**Work request**
Write the listing out again word for word, excluding any pictures.
*** Provided records Section Begins ***
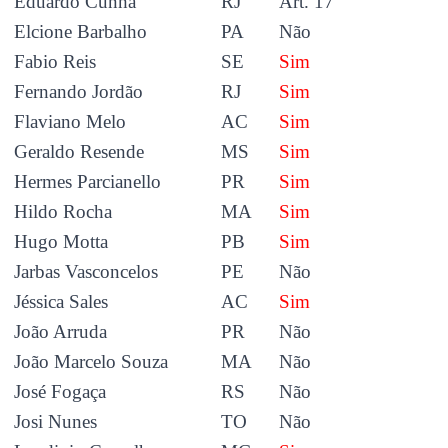
Eduardo Cunha
RJ
Art. 17
Elcione Barbalho
PA
Não
Fabio Reis
SE
Sim
Fernando Jordão
RJ
Sim
Flaviano Melo
AC
Sim
Geraldo Resende
MS
Sim
Hermes Parcianello
PR
Sim
Hildo Rocha
MA
Sim
Hugo Motta
PB
Sim
Jarbas Vasconcelos
PE
Não
Jéssica Sales
AC
Sim
João Arruda
PR
Não
João Marcelo Souza
MA
Não
José Fogaça
RS
Não
Josi Nunes
TO
Não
*** Provided records Section Ends ***
**Exercise response**
Eduardo Cunha
RJ
Art. 17
Elcione Barbalho
PA
Não
Fabio Reis
SE
Sim
Fernando Jordão
RJ
Sim
Flaviano Melo
AC
Sim
Geraldo Resende
MS
Sim
Hermes Parcianello
PR
Sim
Hildo Rocha
MA
Sim
Hugo Motta
PB
Sim
Jarbas Vasconcelos
PE
Não
Jéssica Sales
AC
Sim
João Arruda
PR
Não
João Marcelo Souza
MA
Não
José Fogaça
RS
Não
Josi Nunes
TO
Não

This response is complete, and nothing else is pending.